● **The problem**:
Retype each record below word for word. Leave the pictures out.

● **Records from a data source**:
:::::

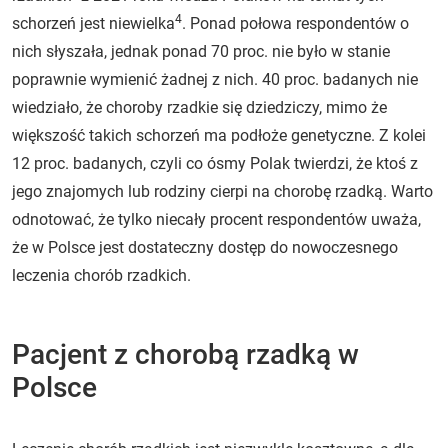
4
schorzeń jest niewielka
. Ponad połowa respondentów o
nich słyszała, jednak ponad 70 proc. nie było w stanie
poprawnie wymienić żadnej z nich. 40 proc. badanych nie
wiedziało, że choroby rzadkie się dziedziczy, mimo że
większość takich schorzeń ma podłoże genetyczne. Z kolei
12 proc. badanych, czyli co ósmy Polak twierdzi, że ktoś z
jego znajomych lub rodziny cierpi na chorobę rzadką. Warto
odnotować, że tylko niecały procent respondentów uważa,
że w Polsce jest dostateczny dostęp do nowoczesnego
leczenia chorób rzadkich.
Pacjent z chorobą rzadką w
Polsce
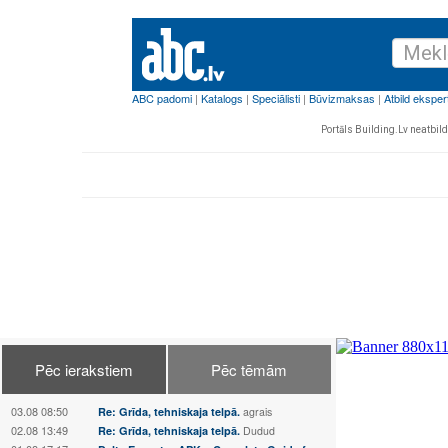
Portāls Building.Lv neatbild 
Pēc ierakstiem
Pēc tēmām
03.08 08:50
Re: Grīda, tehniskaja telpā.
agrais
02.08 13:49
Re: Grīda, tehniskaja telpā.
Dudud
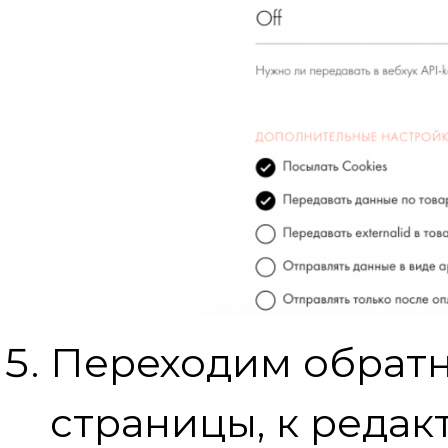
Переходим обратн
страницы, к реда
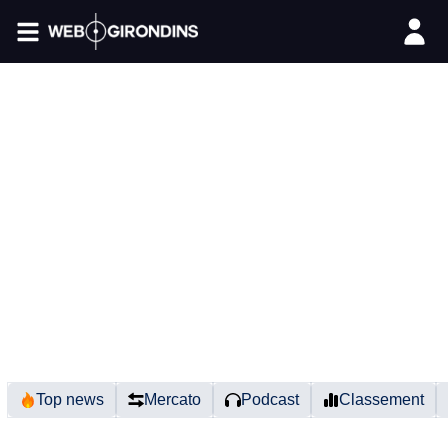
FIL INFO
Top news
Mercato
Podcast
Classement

:::::

● **Solved problem**:
4
schorzeń jest niewielka
. Ponad połowa respondentów o
nich słyszała, jednak ponad 70 proc. nie było w stanie
poprawnie wymienić żadnej z nich. 40 proc. badanych nie
wiedziało, że choroby rzadkie się dziedziczy, mimo że
większość takich schorzeń ma podłoże genetyczne. Z kolei
12 proc. badanych, czyli co ósmy Polak twierdzi, że ktoś z
jego znajomych lub rodziny cierpi na chorobę rzadką. Warto
odnotować, że tylko niecały procent respondentów uważa,
że w Polsce jest dostateczny dostęp do nowoczesnego
leczenia chorób rzadkich.
Pacjent z chorobą rzadką w
Polsce
Portāls Building.Lv neatbild 
Pēc ierakstiem
Pēc tēmām
03.08 08:50
Re: Grīda, tehniskaja telpā.
agrais
02.08 13:49
Re: Grīda, tehniskaja telpā.
Dudud
Переходим обратн
страницы, к реда
FIL INFO
Top news
Mercato
Podcast
Classement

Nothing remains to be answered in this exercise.